Wednesday, February 17, 2010

The Year-Long Road to Recovery

Tomorrow marks the one-year anniversary of the passage of the American Recovery and Reinvestment Act, signed by President Obama in an effort to address the worst economic crisis the United States has seen since the Great Depression. Since its inception, the plan--an almost 800-billion-dollar package meant to jump-start the economy by saving and creating jobs--has been highly controversial. Proponents of the act contend that by cutting income taxes for certain individuals, giving money to states and large businesses, extending unemployment benefits, and commissioning public works projects, the act will stimulate the economy. They believe that America must spend its way out of the recession.

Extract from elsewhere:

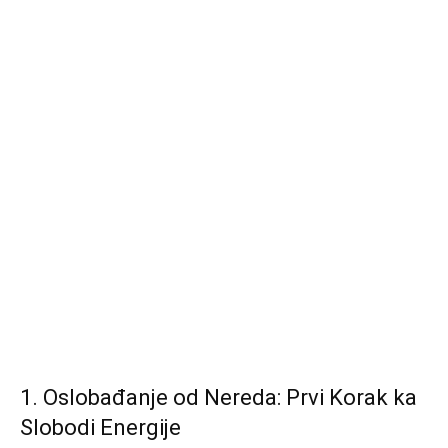
1. Oslobađanje od Nereda: Prvi Korak ka
Slobodi Energije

Opponents of the act have asserted that spending at this high level is incredibly irresponsible, as it increases the government's budget deficits and burdens future generations with a huge amount of debt. They also argue that government spending will only serve to worsen economic conditions, and that what is needed is fiscal restraint and tax relief for all individuals and businesses.

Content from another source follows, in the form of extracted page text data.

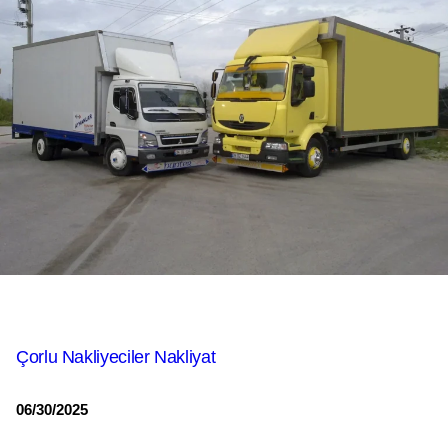
Çorlu Nakliyeciler Nakliyat
06/30/2025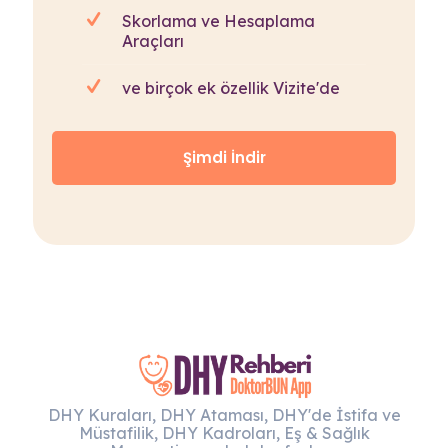
Skorlama ve Hesaplama
Araçları
ve birçok ek özellik Vizite'de
Şimdi İndir
DHY Kuraları, DHY Ataması, DHY'de İstifa ve
Müstafilik, DHY Kadroları, Eş & Sağlık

Each side seems to have conflicting data supporting its position, with the White House reporting a dramatic increase in job creation and preservation, and watchdog groups reporting that the stimulus money has not done nearly enough good to justify the cost.

Ask your students to take a look and decide for themselves. They can access the details of the Recovery Act and can also look at the website of a watchdog group. Once your students understand the basic principles of the plan, stage a deliberation in your class in which students discuss the merits and drawbacks of th Recovery Act.

Students might also compare the government's response to the current crisis with previous administrations' responses to American economic crises, such as the Great Depression. Students could also assess the success of similar large-scale government spending programs like the New Deal of the 1930s and the Great Society programs of the 1960s.